Iceland is synonymous with seclusion anyway as an island in the North Atlantic with rugged terrain and a sparse population. But within that wild countryside, some hotels expand that sense of privacy even further. At Torfhús Retreat in Selfoss in the southern part of the island, the 25 rooms are enclosed in individual turf covered houses tucked into the rural landscape. It’s secluded but not inconvenient—a 90 minute drive from the capital Reykjavik and in the heart of the sightseeing rich Golden Circle. With dark skies unpolluted by area lights, it’s also a prime spot to take in the winter show of Northern Lights.

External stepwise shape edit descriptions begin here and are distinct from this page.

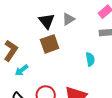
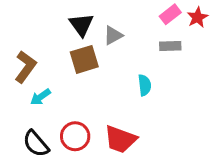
gray triangle: (68, 19) -> (113, 35), moved

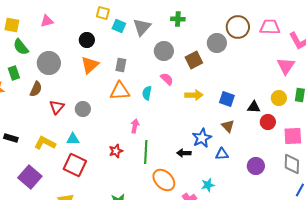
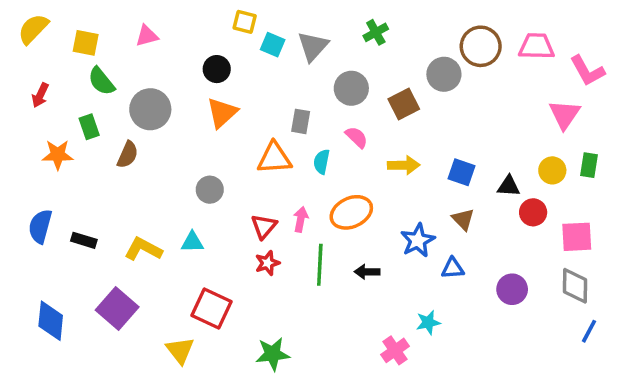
green cross: (178, 19) -> (376, 32), turned -32
gray rectangle: (121, 65) -> (301, 121), moved
red triangle: (57, 107) -> (264, 226), moved
black arrow: (184, 153) -> (367, 272), moved
red square: (75, 165) -> (211, 308), moved
orange ellipse: (164, 180) -> (351, 212), moved, turned -70

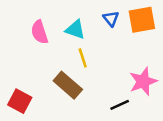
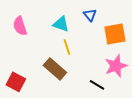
orange square: (142, 20) -> (115, 34), moved
pink semicircle: (39, 32) -> (20, 26), moved
black line: (120, 105) -> (97, 85), turned 56

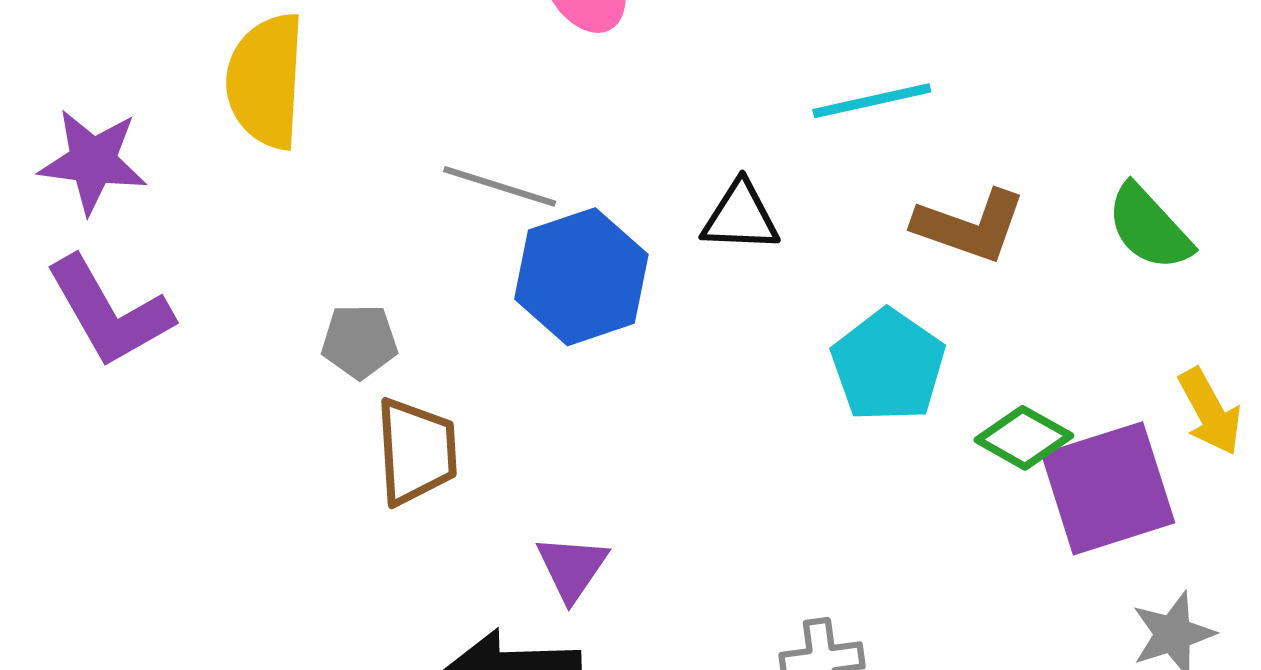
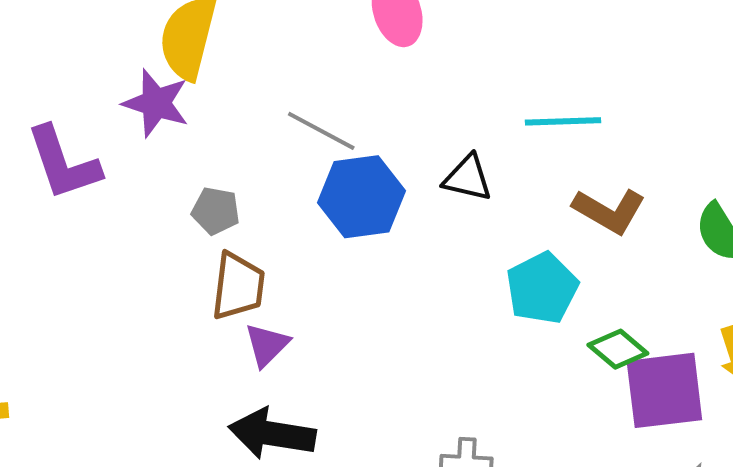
purple star: (93, 161) -> (156, 103), moved
purple triangle: (572, 568) -> (267, 345), moved

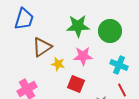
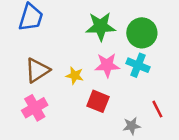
brown triangle: (42, 47) -> (37, 70), moved
cyan cross: (119, 65) -> (138, 65), moved

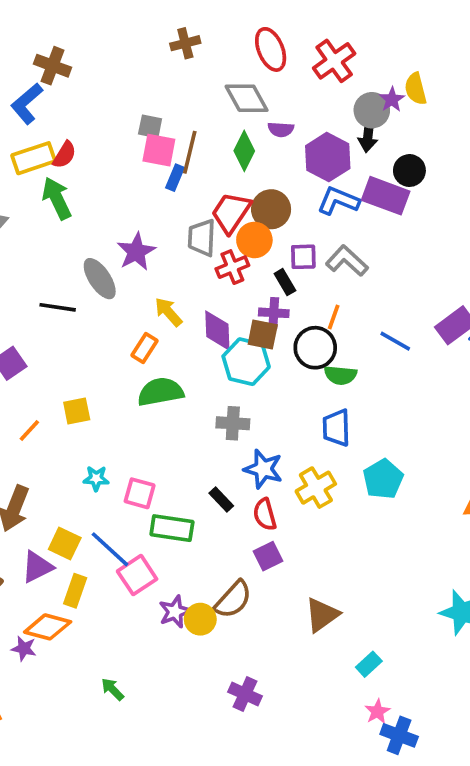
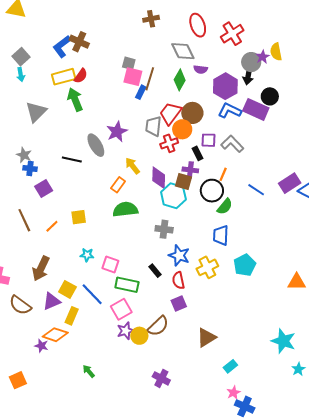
brown cross: (52, 66) -> (79, 42), moved
green semicircle: (340, 375) -> (225, 207), turned -60
pink square: (137, 575) -> (121, 309), moved

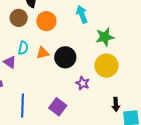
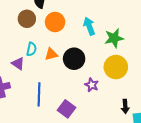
cyan arrow: (82, 14) -> (89, 26), moved
blue line: (23, 105) -> (39, 94), moved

The overall tone here, apart from remoteness, is sustainability, authenticity, high quality but in a rustic, relaxed style. The traditional architecture in the 10 two bedroom, 646 square foot Torfhús houses and the 15 one bedroom, 312 square foot Torfbaer suites is inspired by Viking styles and constructed of local stone, turf and reclaimed oak and pine for the interior floors, walls, bedframes and (in the Torfhús houses) cabinets in the full kitchens. The furniture is also vintage, handcrafted and rustic as well but in a nod to modern times, there are Smart TVs, state of the art WiFi and Nespresso machines. And each house has a trademark Icelandic feature: geothermal basalt stone pools for soaking. The Torfhús houses have their own private pools, the Torfbaer suites share one between the three suites within each house.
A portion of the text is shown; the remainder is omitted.